Beyond this requirement of notification that is contained in the bill, there are other measures that are important or necessary so that we do more to address these problems. I have refiled my amendment from the HELP committee markup along with Senators Franken, Schumer, Cardin and Klobuchar to impose penalties, tough penalties, for manufacturers who fail to notify. Notification is fine, but it will be less effective if there are no penalties for failure to notify. And we may try to walk a balance between enforcement and incentives, but enforcement in this area is critical, and this measure imposing penalties for failure to notify is critical as well. The amendment is a fair one. It provides for penalties of up to $10,000 per day, up to $1.8 million per violation for failure to notify the FDA within a reasonable time frame of known discontinuance of a lifesaving drug.
I'm proposing as well an amendment that would require critical manufacturing reinvestment. I've worked with the manufacturing industry to create a public-private partnership to incentivize the development of additional manufacturing capacity. The root of the drug shortage problem is that these products are old and generic and difficult to make, so that we need more capacity, we need more plants making more of these drugs, and over the long term this kind of partnership will strengthen the markets and strengthen our capacity. It says that the Secretary of Health and Human Services has authority to implement an analysis of the root causes of the drug shortage and to proactively seek these kinds of partnerships with manufacturers to produce more of the drugs that may be in shortage right now, but to predict, to forecast, what will be in short supply in the future.
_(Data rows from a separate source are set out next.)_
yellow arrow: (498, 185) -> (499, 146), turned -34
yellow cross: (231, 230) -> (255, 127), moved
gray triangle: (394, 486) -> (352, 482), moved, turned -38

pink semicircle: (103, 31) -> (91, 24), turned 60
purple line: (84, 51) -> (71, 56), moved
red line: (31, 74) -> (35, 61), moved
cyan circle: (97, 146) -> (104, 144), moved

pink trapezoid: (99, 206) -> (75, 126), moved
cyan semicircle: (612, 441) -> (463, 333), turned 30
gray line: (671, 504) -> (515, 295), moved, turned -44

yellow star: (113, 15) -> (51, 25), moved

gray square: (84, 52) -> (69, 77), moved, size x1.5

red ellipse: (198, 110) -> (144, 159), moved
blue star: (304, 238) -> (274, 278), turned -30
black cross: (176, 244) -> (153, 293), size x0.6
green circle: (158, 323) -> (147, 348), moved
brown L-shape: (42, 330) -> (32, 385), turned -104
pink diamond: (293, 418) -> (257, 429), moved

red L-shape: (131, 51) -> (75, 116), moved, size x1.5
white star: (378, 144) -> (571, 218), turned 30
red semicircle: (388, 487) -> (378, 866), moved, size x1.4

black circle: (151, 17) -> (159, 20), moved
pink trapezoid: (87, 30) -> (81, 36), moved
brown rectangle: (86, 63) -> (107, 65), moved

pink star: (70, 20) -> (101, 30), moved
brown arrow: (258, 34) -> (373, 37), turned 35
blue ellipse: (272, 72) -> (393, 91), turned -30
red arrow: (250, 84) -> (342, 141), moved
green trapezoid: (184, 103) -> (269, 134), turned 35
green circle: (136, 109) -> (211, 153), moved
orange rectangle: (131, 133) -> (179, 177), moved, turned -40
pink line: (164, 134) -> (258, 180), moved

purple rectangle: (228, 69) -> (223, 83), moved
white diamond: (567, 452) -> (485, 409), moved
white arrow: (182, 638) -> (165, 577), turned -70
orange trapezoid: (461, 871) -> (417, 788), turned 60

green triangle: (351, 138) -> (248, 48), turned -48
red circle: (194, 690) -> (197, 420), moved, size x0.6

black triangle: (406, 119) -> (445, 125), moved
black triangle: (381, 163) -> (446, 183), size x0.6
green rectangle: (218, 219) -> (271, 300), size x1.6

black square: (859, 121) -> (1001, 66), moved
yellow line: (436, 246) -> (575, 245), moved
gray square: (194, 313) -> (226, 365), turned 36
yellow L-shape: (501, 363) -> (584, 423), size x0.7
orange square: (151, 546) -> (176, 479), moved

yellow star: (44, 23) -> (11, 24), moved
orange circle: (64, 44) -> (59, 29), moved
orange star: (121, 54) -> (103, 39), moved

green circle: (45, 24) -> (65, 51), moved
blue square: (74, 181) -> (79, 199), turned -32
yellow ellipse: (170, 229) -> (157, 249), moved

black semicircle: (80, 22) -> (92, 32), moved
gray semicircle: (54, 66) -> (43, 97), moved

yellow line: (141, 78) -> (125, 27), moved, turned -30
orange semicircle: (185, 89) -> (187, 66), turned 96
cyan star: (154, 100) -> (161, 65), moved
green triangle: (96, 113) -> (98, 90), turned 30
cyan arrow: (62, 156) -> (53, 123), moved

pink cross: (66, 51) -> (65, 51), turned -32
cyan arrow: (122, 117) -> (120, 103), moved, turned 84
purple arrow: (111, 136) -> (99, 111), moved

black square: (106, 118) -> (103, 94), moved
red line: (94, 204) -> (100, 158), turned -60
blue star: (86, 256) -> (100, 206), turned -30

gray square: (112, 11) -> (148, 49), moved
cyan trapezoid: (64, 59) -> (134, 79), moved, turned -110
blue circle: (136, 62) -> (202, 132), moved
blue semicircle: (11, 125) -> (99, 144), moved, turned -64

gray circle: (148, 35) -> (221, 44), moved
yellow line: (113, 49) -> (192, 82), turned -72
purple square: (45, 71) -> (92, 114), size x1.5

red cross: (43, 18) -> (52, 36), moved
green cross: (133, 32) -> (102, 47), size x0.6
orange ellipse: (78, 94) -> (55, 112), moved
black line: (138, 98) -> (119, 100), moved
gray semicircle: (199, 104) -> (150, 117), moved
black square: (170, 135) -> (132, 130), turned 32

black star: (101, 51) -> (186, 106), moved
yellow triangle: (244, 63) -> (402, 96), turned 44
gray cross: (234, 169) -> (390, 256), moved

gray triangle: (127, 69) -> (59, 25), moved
Market manipulation must be addressed more effectively. And I have proposed an amendment that will stop the gray market insofar as it is possible to do, to prohibit market manipulation of drugs that are in shortage, and prohibit the distribution of false information. It gives the FTC authority to assess penalties for these actions, and I thank my colleagues on the Commerce Committee, Chairman Rockefeller, and also thank Senator Schumer for his leadership because he’s shown a similar commitment to addressing these issues. Our doctors and our health care providers deserve some recourse from market manipulation. The gray market must be stopped and the FTC must immediately establish a reporting mechanism for price gougers and gray market profiteers.
These measures are a beginning. The notification provision now in the bill is a start. I thank, again, Chairman Harkin, Ranking Member Enzi for their leadership and the FDA for its cooperation. The work cannot stop with this bill. Drug shortages are unacceptable and inexcusable. And the people of America, if they are aware of it, will demand that we heighten the fight toward a Comprehensive solution.